Yasmine Hamdan

Musician

68 Quotes

It's complicated for my music to be accepted, even in Lebanon and the Arabic world - I sing in Arabic, but there's no lute, no classical instruments. Maybe with the Internet opening things up, things will change.

My father is an engineer, and my mother raised the three children.

Maybe I was blessed that my main drive was purely selfish. I needed to make something, make my life better, wider, have poetry in my life, have something that gives me hope on an everyday basis. That was my main drive all along, really.

My family played a part in bringing communism to Lebanon.

When I imagine feminine characters in my songs, they're often bold, strong, passionate, militant, witty, sensual, dangerous. I see those characters as skillful witnesses, figures of change and awakening.

The Arabic world was very interesting in the 1920s to '60s: there was something booming culturally, and I found my culture very desirable when I listened to these songs.

When I started doing music, it was out of despair and boredom. I got passionate about it, and I felt that it allowed me to become somebody: an artist who explores her different identities.

I'm Muslim but not really. My family did not care. And I always managed to skip religion classes when I was living in the Gulf, even when they were obligatory.

I'm inspired by many artists whose language I don't understand.

Change means resistance, and resistance means transformation and igniting energies.

There should be no borders, race, colours, or ethnical considerations when it comes to music and creativity.
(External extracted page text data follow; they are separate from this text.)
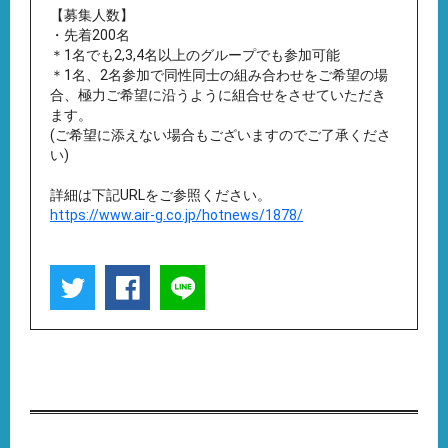
【募集人数】
・先着200名
＊1名でも2,3,4名以上のグループでも参加可能
＊1名、2名参加で同性同士の組み合わせをご希望の場
合、極力ご希望に沿うように組合せをさせていただき
ます。
(ご希望に添えない場合もございますのでご了承くださ
い)
詳細は下記URLをご参照ください。
https://www.air-g.co.jp/hotnews/1878/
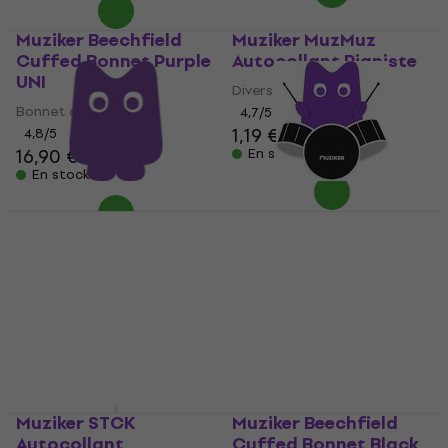
Muziker Beechfield
Muziker MuzMuz
Cuffed Bonnet Purple
Autocollant Pianiste
UNI
Divers
Bonnet d'hiver
4,7
/5
1,19 €
4,8
/5
16,90 €
En stock
En stock
Muziker MuzMuz
Muziker MuzMuz
Autocollant 1 pc
Autocollant Batteur
Divers
Divers
4,5
/5
4,8
/5
0,50 €
1,19 €
En stock
En stock
Muziker STCK
Muziker Beechfield
Autocollant
Cuffed Bonnet Black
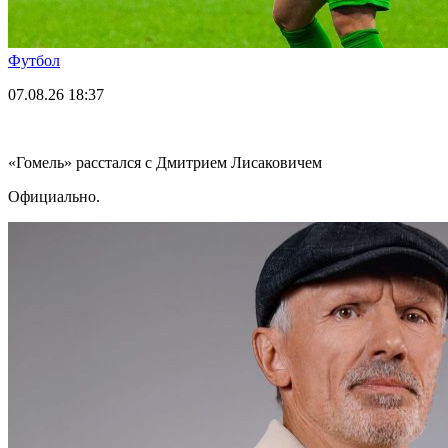
Футбол
07.08.26
18:37
«Гомель» расстался с Дмитрием Лисаковичем
Официально.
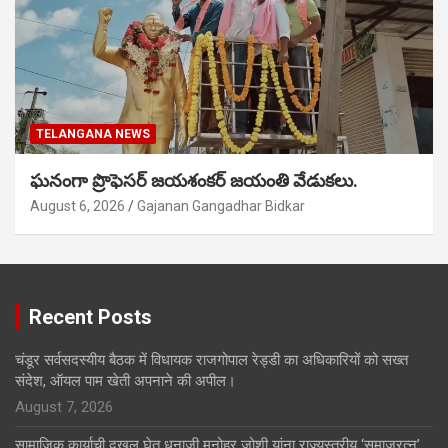
TELANGANA NEWS
ఘనంగా ప్రొఫెసర్ జయశంకర్ జయంతి వేడుకలు.
August 6, 2026
Gajanan Gangadhar Bidkar
Recent Posts
चंडूर सर्वसदस्यीय बैठक में विधायक राजगोपाल रेड्डी का अधिकारियों को सख्त
संदेश, ऑयल पाम खेती अपनाने की अपील।
August 7, 2026
सामाजिक कार्याची दखल घेत धनाजी मनोहर जोशी यांना राज्यस्तरीय ‘समाजरत्न’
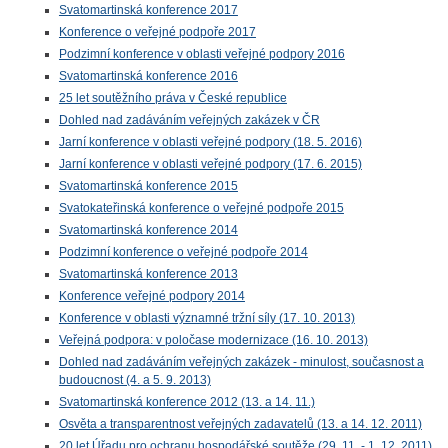
Svatomartinská konference 2017
Konference o veřejné podpoře 2017
Podzimní konference v oblasti veřejné podpory 2016
Svatomartinská konference 2016
25 let soutěžního práva v České republice
Dohled nad zadáváním veřejných zakázek v ČR
Jarní konference v oblasti veřejné podpory (18. 5. 2016)
Jarní konference v oblasti veřejné podpory (17. 6. 2015)
Svatomartinská konference 2015
Svatokateřinská konference o veřejné podpoře 2015
Svatomartinská konference 2014
Podzimní konference o veřejné podpoře 2014
Svatomartinská konference 2013
Konference veřejné podpory 2014
Konference v oblasti významné tržní síly (17. 10. 2013)
Veřejná podpora: v poločase modernizace (16. 10. 2013)
Dohled nad zadáváním veřejných zakázek - minulost, současnost a
budoucnost (4. a 5. 9. 2013)
Svatomartinská konference 2012 (13. a 14. 11.)
Osvěta a transparentnost veřejných zadavatelů (13. a 14. 12. 2011)
20 let Úřadu pro ochranu hospodářské soutěže (29. 11. - 1. 12. 2011)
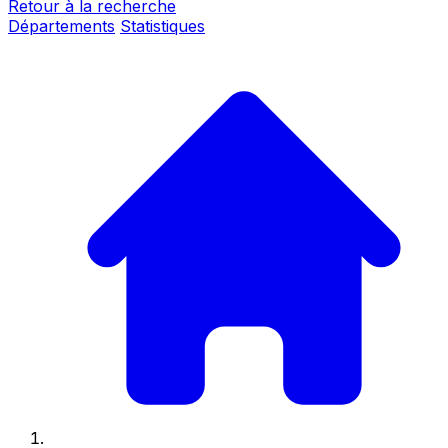
Retour à la recherche
Départements
Statistiques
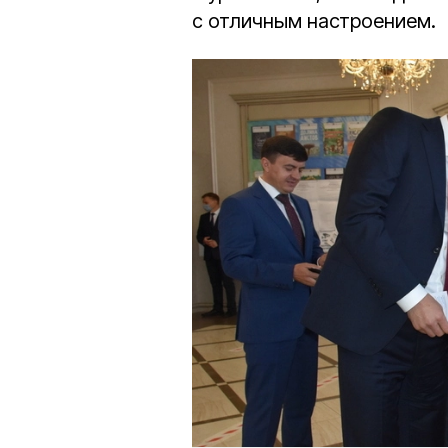
с отличным настроением.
There is something spiritual about art that connects us with ourselves and with others; it's really about coming together and creating bridges.

I think our societies - to certain extent, of course, and to different degrees, but almost with no exception - have always been struggling to come to terms with archaic traditions.

Every time I go to Beirut, I see people and the quality of life going slowly from bad to worse, and from worse to even worse.

All of the Arabic women I grew up listening to or watching had a very strong character.

When I started, I didn't know how to sing in Arabic - it's a very complex and sophisticated music full of codes and modes and quarter-tones.

I've always had a sense that I am doing something very important, something vital.

I had an Arabic background. but I lived a very scattered childhood. I didn't belong to any one culture, which meant I didn't have musical geographies in my head.

World music can be sometimes like the lumber room in which all the non-English singers are dumped. When you are singing in Arabic, no matter what your style of music or artistic proposition is, you are faced with some of that reality.

I always had this crisis: where do I come from? I was never an insider, never an outsider; I was always in the middle. But it means I never have borders in my head.